Page-level text extractions:
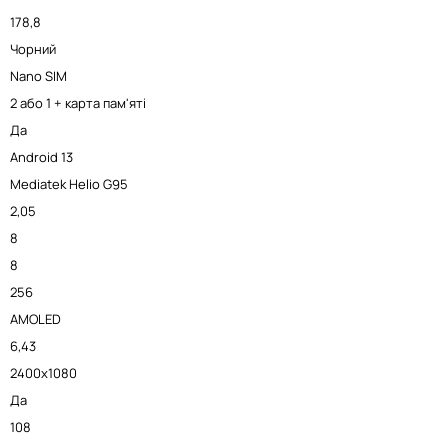
178,8
Чорний
Nano SIM
2 або 1 + карта пам'яті
Да
Android 13
Mediatek Helio G95
2,05
8
8
256
AMOLED
6,43
2400x1080
Да
108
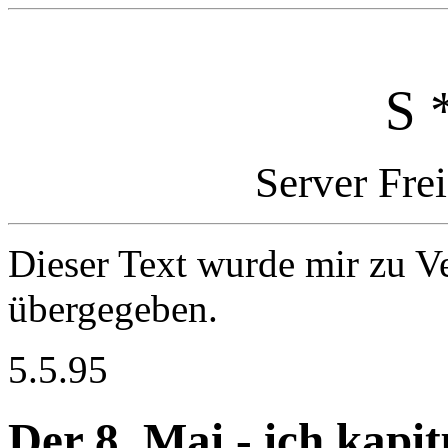
S 
Server Fre
Dieser Text wurde mir zu Ve
übergegeben.
5.5.95
Der 8. Mai - ich kapit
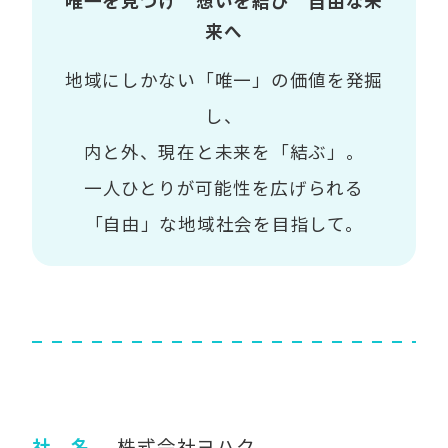
唯一を見つけ 想いを結び 自由な未
来へ
地域にしかない「唯一」の価値を発掘
し、
内と外、現在と未来を「結ぶ」。
一人ひとりが可能性を広げられる
「自由」な地域社会を目指して。
社 名
株式会社ヨハク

WORK TO COMPLETE:
Pictures are not part of the copy. Output only the lines from the one with "übergegeben." through the final line of the records, exactly as given.

TASK RESULT:
übergegeben.
5.5.95
Der 8. Mai - ich kapit
唯一を見つけ 想いを結び 自由な未
来へ
地域にしかない「唯一」の価値を発掘
し、
内と外、現在と未来を「結ぶ」。
一人ひとりが可能性を広げられる
「自由」な地域社会を目指して。
社 名
株式会社ヨハク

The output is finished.